The AUD/USD pair remains under pressure and trades on a defensive note around the 0.6660 mark during the Asian session on Friday. The prevalent US Dollar buying bias following the upbeat US economic data released supports the US Dollar and exerts pressure on AUD/USD. The major pair currently trades around 0.6665, losing 0.61% for the day.
The encouraging second-quarter US GDP growth, solid Durable Goods, and consistently tight labor market conditions suggest that the Federal Reserve (Fed) may decide to hike interest rates further. The US real Gross Domestic Product (GDP) rose at a 2.4% annualized rate in the second quarter, above the market estimate of 1.8% by a wide margin and following the 2% growth recorded in the first quarter.
From a technical perspective, AUD/USD holds below the 50- and 100-hour Exponential Moving Averages (EMAs) on the one-hour chart, which means further downside looks favorable.
That said, any intraday pullback below 0.6625 (Low of July 10) would expose the critical support level of the 0.6600 area, representing a psychological round mark and a low of July 6. Further south, the next stop of the AUD/USD is located at 0.6565 (Low of June 1) and finally at 0.6500 (a psychological round figure).

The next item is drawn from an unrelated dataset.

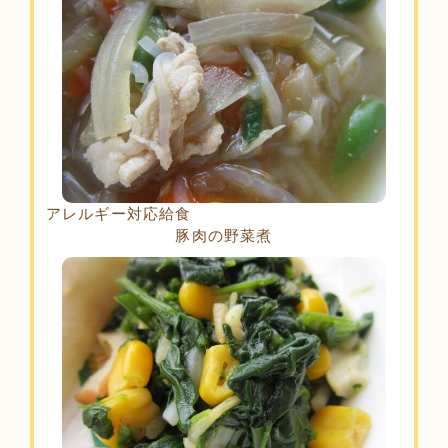
アレルギー対応給食
豚肉の野菜煮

Looking at the upside, some follow-through buying towards a psychological round mark and a low of July 27, around 0.6700, will see a rally to the next barrier at 0.6740. The mentioned level highlights the confluence of a low on July 26 and the 50-hour EMA. Following that, AUD/USD has room to test the additional upside filter at 0.6755 (100-hour EMA) and 0.6795–0.6800 (a psychological mark, a high of July 25).
The Relative Strength Index (RSI) lines in the oversold condition and Moving Average Convergence Divergence (MACD) stands in the bearish territory, challenging the pair’s immediate downside for the time being.